According to Canucks GM Jim Benning, however, the initial assessment of Hughes looked positive, even though he didn’t return to the game. There’s even a possibility that he might play in Saturday’s game against the San Jose Sharks, but they should be cautious.
My general rule of thumb with these soft-tissue injuries is wait and check for pain and swelling in the morning. That’s just my experience — not a doctor — but the prolonged inactivity caused by, y’know, sleeping, tends to cause the joints to stiffen, swell, and hurt. All I’m saying is that the Canucks should be careful with Hughes, because they can’t afford to rush him back into action and risk further injury if, like My Chemical Romance, he’s not okay.
Hopefully Hughes will be fine, as he’s a player the Canucks can’t afford to lose, which was demonstrated by the rest of the game against the Ducks, which rudely continued even after he left. I guess I’m part of the problem, because I watched this game.
- I’m not going to post a gif or video of Hughes’ injury, because they showed enough replays during the game itself, like he was Jared Schleff, and you can find video easily enough with a quick google search. I just don’t feel the need to show it again, mainly because I don’t really want to see it again and maybe you feel the same way. Watching and rewatching gruesome injuries just isn’t for me.
- The Canucks spent the first half of this game utterly dominating the Ducks, but couldn’t buy a goal because John Gibson simply wasn’t selling. Through the first 27 minutes, the Canucks out-shot the Ducks 27-to-7. They were on-pace for 60 shots and zero goals.
- In the past, the Canucks have made some bad goaltenders look like the best goaltender in the world, like a misleading Tinder photo. The Canucks are the Facetune of hockey teams. At least this time, they made the best goaltender in the world look like the best goaltender in the world. Gibson is ridiculous, knowing exactly when to be aggressive and when to sit back in his crease, with incredible athleticism to match his flawless technique.
- Brandon Sutter had a strong game and got one of the Canucks’ best chances early in the game, plowing his way through to the net while surrounded by three Ducks. Gibson got a toe on Sutter’s final effort on net, however, making his efforts all for nought. Personally, I prefer that my efforts are all for nougat. It’s delicious.
- To make it doubly aggravating, the Ducks opened the scoring as far against the flow as you can get: with a shorthanded goal. Rikard Rakell broke out shorthanded, but Hughes cut him off at the Canucks blue line. The puck was knocked off Hughes’ stick, but J.T. Miller was back, so it shouldn’t have amounted to anything. Instead, Miller missed the puck with his stick as he swooped past, so Jakob Silfverberg was able to go in alone and roof the puck into the top corner.

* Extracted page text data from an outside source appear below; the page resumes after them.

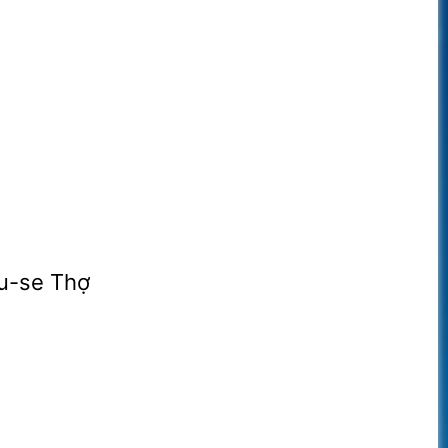
u-se Thợ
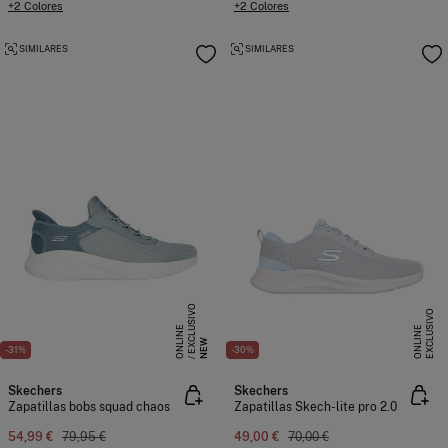
+2 Colores
+2 Colores
SIMILARES
SIMILARES
E
X
C
L
S
I
V
O
O
N
L
I
N
E
X
C
L
U
I
V
O
O
N
L
I
N
U
E
S
E
NEW
-31%
-30%
Skechers
Skechers
Zapatillas bobs squad chaos
Zapatillas Skech-lite pro 2.0
54,99 €
79,95 €
49,00 €
70,00 €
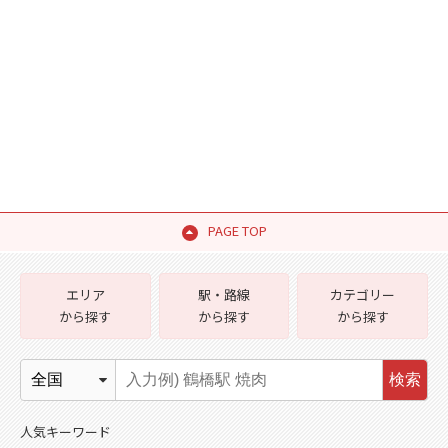
PAGE TOP
エリア
駅・路線
カテゴリー
から探す
から探す
から探す
検索
人気キーワード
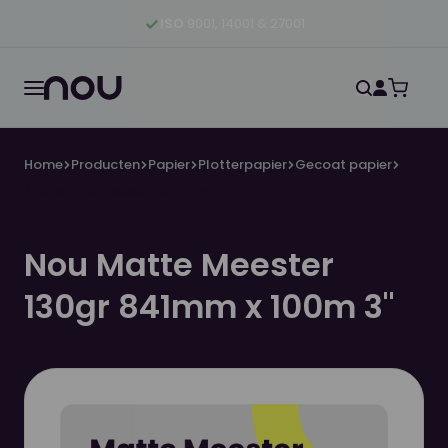
Ga naar hoofdinhoud
Ga naar hoofdnavigatie
Ga naar footer
ISO
9001, 14001 & 27001
Home
Producten
Papier
Plotterpapier
Gecoat papier
Nou Matte Meester 130gr 841mm x 100m 3"
Nou Matte Meester
130gr 841mm x 100m 3"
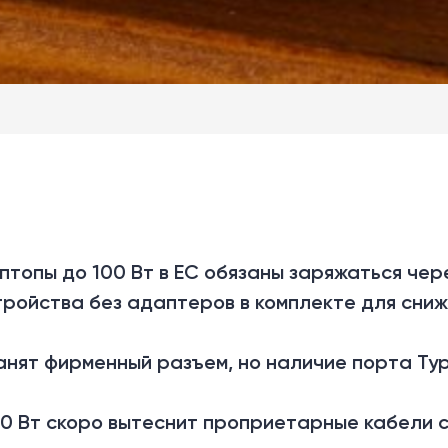
птопы до 100 Вт в ЕС обязаны заряжаться чер
ройства без адаптеров в комплекте для сни
анят фирменный разъем, но наличие порта Ty
0 Вт скоро вытеснит проприетарные кабели с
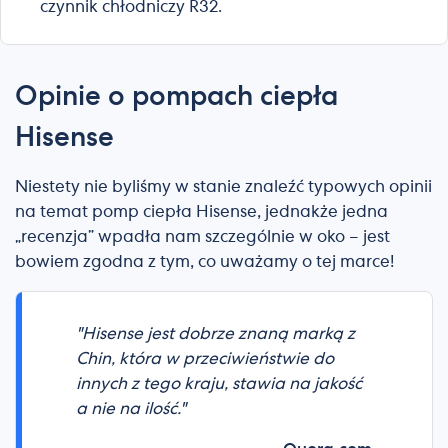
czynnik chłodniczy R32.
Opinie o pompach ciepła
Hisense
Niestety nie byliśmy w stanie znaleźć typowych opinii
na temat pomp ciepła Hisense, jednakże jedna
„recenzja” wpadła nam szczególnie w oko – jest
bowiem zgodna z tym, co uważamy o tej marce!
"Hisense jest dobrze znaną marką z
Chin, która w przeciwieństwie do
innych z tego kraju, stawia na jakość
a nie na ilość."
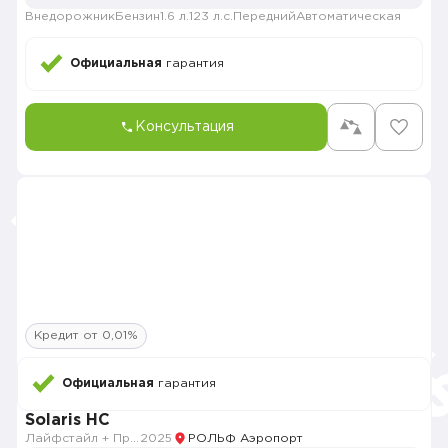
Внедорожник
Бензин
1.6 л.
123 л.с.
Передний
Автоматическая
Официальная
гарантия
Консультация
Кредит от 0,01%
Официальная
гарантия
Solaris HC
Лайфстайл + Продвинутый
2025
РОЛЬФ Аэропорт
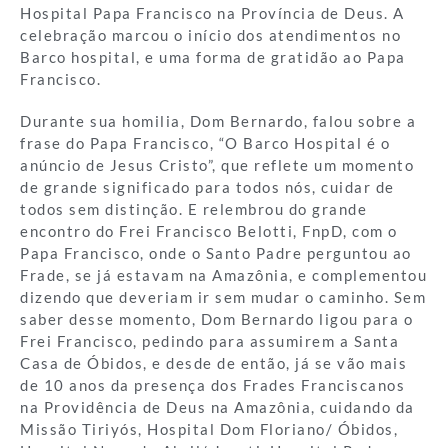
Hospital Papa Francisco na Província de Deus. A
celebração marcou o início dos atendimentos no
Barco hospital, e uma forma de gratidão ao Papa
Francisco.
Durante sua homilia, Dom Bernardo, falou sobre a
frase do Papa Francisco, “O Barco Hospital é o
anúncio de Jesus Cristo”, que reflete um momento
de grande significado para todos nós, cuidar de
todos sem distinção. E relembrou do grande
encontro do Frei Francisco Belotti, FnpD, com o
Papa Francisco, onde o Santo Padre perguntou ao
Frade, se já estavam na Amazônia, e complementou
dizendo que deveriam ir sem mudar o caminho. Sem
saber desse momento, Dom Bernardo ligou para o
Frei Francisco, pedindo para assumirem a Santa
Casa de Óbidos, e desde de então, já se vão mais
de 10 anos da presença dos Frades Franciscanos
na Providência de Deus na Amazônia, cuidando da
Missão Tiriyós, Hospital Dom Floriano/ Óbidos,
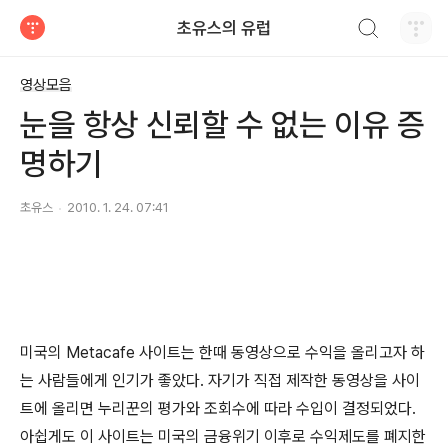
검색하기
초유스의 유럽
티스토리
영상모음
눈을 항상 신뢰할 수 없는 이유 증
명하기
초유스
2010. 1. 24. 07:41
미국의 Metacafe 사이트는 한때 동영상으로 수익을 올리고자 하
는 사람들에게 인기가 좋았다. 자기가 직접 제작한 동영상을 사이
트에 올리면 누리꾼의 평가와 조회수에 따라 수입이 결정되었다.
아쉽게도 이 사이트는 미국의 금융위기 이후로 수익제도를 폐지한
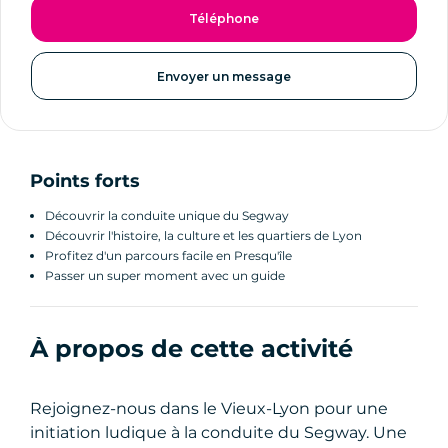
Téléphone
Envoyer un message
Points forts
Découvrir la conduite unique du Segway
Découvrir l'histoire, la culture et les quartiers de Lyon
Profitez d'un parcours facile en Presqu'île
Passer un super moment avec un guide
À propos de cette activité
Rejoignez-nous dans le Vieux-Lyon pour une
initiation ludique à la conduite du Segway. Une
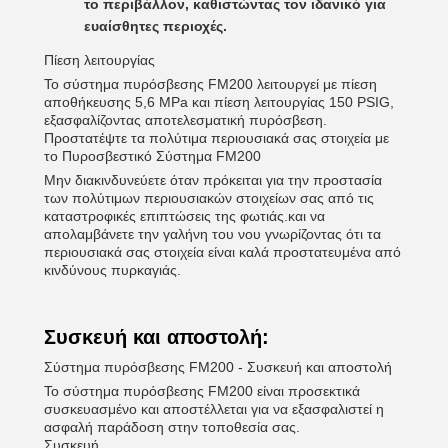
το περιβάλλον, καθιστώντας τον ιδανικό για
ευαίσθητες περιοχές.
Πίεση λειτουργίας
Το σύστημα πυρόσβεσης FM200 λειτουργεί με πίεση
αποθήκευσης 5,6 MPa και πίεση λειτουργίας 150 PSIG,
εξασφαλίζοντας αποτελεσματική πυρόσβεση.
Προστατέψτε τα πολύτιμα περιουσιακά σας στοιχεία με
το Πυροσβεστικό Σύστημα FM200
Μην διακινδυνεύετε όταν πρόκειται για την προστασία
των πολύτιμων περιουσιακών στοιχείων σας από τις
καταστροφικές επιπτώσεις της φωτιάς.και να
απολαμβάνετε την γαλήνη του νου γνωρίζοντας ότι τα
περιουσιακά σας στοιχεία είναι καλά προστατευμένα από
κινδύνους πυρκαγιάς.
Συσκευή και αποστολή:
Σύστημα πυρόσβεσης FM200 - Συσκευή και αποστολή
Το σύστημα πυρόσβεσης FM200 είναι προσεκτικά
συσκευασμένο και αποστέλλεται για να εξασφαλιστεί η
ασφαλή παράδοση στην τοποθεσία σας.
Συσκευή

- Without Hughes, the Canucks’ power play looked completely out-of-sorts, a far cry from their 4-for-6 performance in their previous game. In their two third period power plays, the Canucks didn’t manage a single shot on goal and had just two shot attempts. The biggest issue was the breakout: they couldn’t move the puck through the neutral zone and into the offensive zone. I haven’t seen someone struggle with breakouts like that since I looked at my face in the mirror while I was going through puberty.
- Halfway through the game, it took a turn. After the Canucks were up 27-7 on the shot clock, the Ducks out-shot the Canucks 22-13 for the rest of the game. That’s when Jacob Markstrom stepped up in a big way, keeping the Canucks within one with some enormous saves, none bigger than his fantastic glove stop on Adam Henrique. He flashed the leather like a photographer for a saddle catalogue.

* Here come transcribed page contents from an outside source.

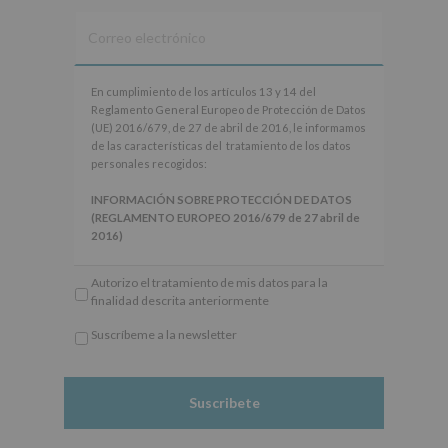
En
En cumplimiento de los artículos 13 y 14 del
cumplimiento
Reglamento General Europeo de Protección de Datos
de
(UE) 2016/679, de 27 de abril de 2016, le informamos
los
de las características del tratamiento de los datos
artículos
personales recogidos:
13
y
INFORMACIÓN SOBRE PROTECCIÓN DE DATOS
14
(REGLAMENTO EUROPEO 2016/679 de 27 abril de
del
2016)
Reglamento
General
Responsable
: AYUNTAMIENTO DE ALCOBENDAS.
Autorizo el tratamiento de mis datos para la
Europeo
Finalidad
: Información actividades y programas
finalidad descrita anteriormente
de
participativos para jóvenes.
Protección
Legitimación
: Consentimiento del interesado para
Suscríbeme a la newsletter
de
este fin específico.
*
Datos
Destinatarios
: No se cederán datos a terceros, salvo
Obligatorio
(UE)
obligación legal.
2016/679,
Derechos:
De acceso, rectificación, supresión, así
de
como otros derechos, según se explica en la
27
información adicional.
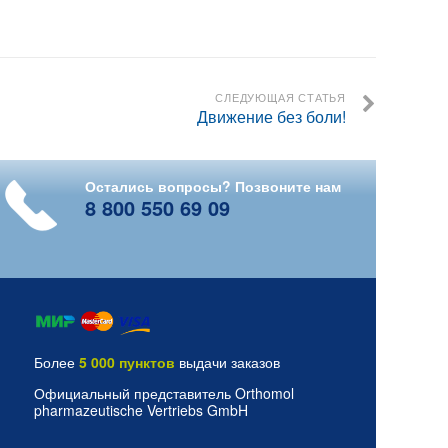
СЛЕДУЮЩАЯ СТАТЬЯ
Движение без боли!
Остались вопросы? Позвоните нам
8 800 550 69 09
Более
5 000 пунктов
выдачи заказов
Официальный представитель Orthomol
pharmazeutische Vertriebs GmbH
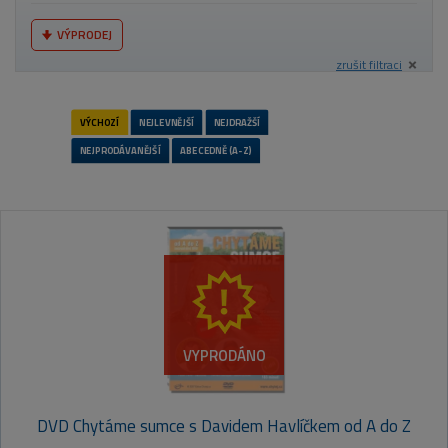
VÝPRODEJ
zrušit filtraci
VÝCHOZÍ
NEJLEVNĚJŠÍ
NEJDRAŽŠÍ
NEJPRODÁVANĚJŠÍ
ABECEDNĚ (A-Z)
VYPRODÁNO
DVD Chytáme sumce s Davidem Havlíčkem od A do Z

- A pair of skate saves on Nick Ritchie in the final minute of the second period kept the score 1-1. Chris Tanev got things started, kicking out his left skate in the crease to rob Ritchie. Seconds later, Tyler Myers boofed a backcheck, allowing Ritchie to get another glorious chance, but Markstrom stacked the pads in desperation and barely got the blade of his skate on the puck.
- In an interesting development, Adam Gaudette was bumped to the second line with Bo Horvat and Tanner Pearson late in the second period, moving Jake Virtanen to the bench. Virtanen played just one shift in the third. Gaudette, who hadn’t played since October 12th, showed a lot of jump and it made sense to get him more ice time.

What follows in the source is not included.